Seqanswers Leaderboard Ad

**swbarnes2** · 06-05-2013, 12:16 PM

No; I'd just write my own script that will read the line of the .bam, and then write it to the proper file for its contig.

**vivek_** · 06-05-2013, 01:13 PM

A unix oneliner should work right?

Code:

for i in {1..22};do samtools view -bh input.bam chr$i > chr$i.bam;done

**dpryan** · 06-05-2013, 01:29 PM

Originally posted by vivek_ View Post

A unix oneliner should work right?

Code:

for i in {1..22};do samtools view -bh input.bam chr$i > chr$i.bam;done

Depends, I've seen examples where the contigs weren't sequentially numbered (presumably due to some contigs becoming merged as latter data came in)

Also, for a file with a large number of contigs (have a look at some of the mouse lines from the Sanger Institute), looping over the whole file many many times will get super slow.
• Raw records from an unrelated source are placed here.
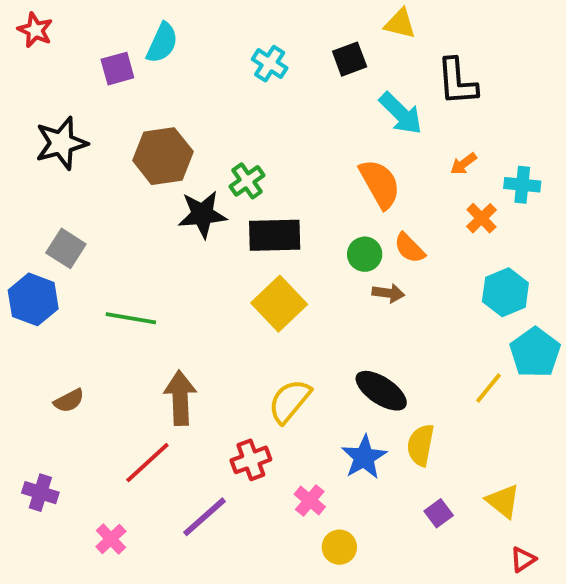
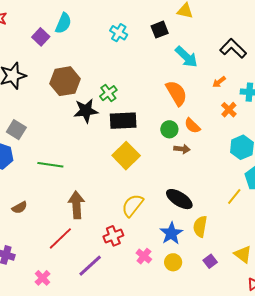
purple square: (117, 69) -> (41, 37), turned -30
black L-shape: (457, 82) -> (233, 49), moved, turned 140
yellow circle: (339, 547) -> (173, 262), moved

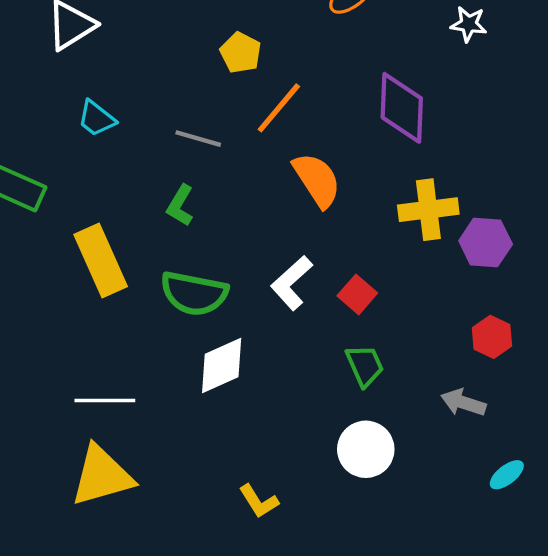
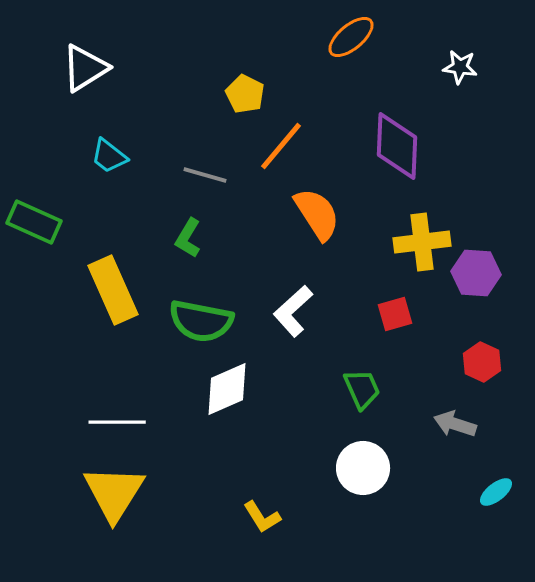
red square: (357, 294) -> (395, 314), moved, turned 33
yellow triangle: (102, 476) -> (114, 493), turned -42

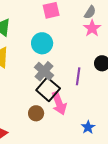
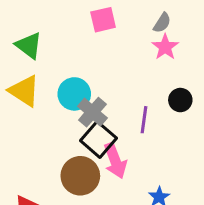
cyan circle: (42, 43) -> (74, 94), moved
brown circle: (36, 113) -> (80, 176), size x1.6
You could probably write a script to process the whole thing in one go in a fraction of the time.

**vivek_** · 06-05-2013, 01:37 PM

That's why you have the BAM index right, so you are not reading the entire file to export each coordinate?

for the sequentiality issue, you can extract the contig names from the bam header into a file and loop over them:

Code:

samtools view -H input.bam | awk '{print $2}' | awk '{gsub(/SN\:/,""); print}'  > contigs.txt

**syfo** · 06-06-2013, 08:23 AM

Originally posted by vivek_ View Post

That's why you have the BAM index right, so you are not reading the entire file to export each coordinate?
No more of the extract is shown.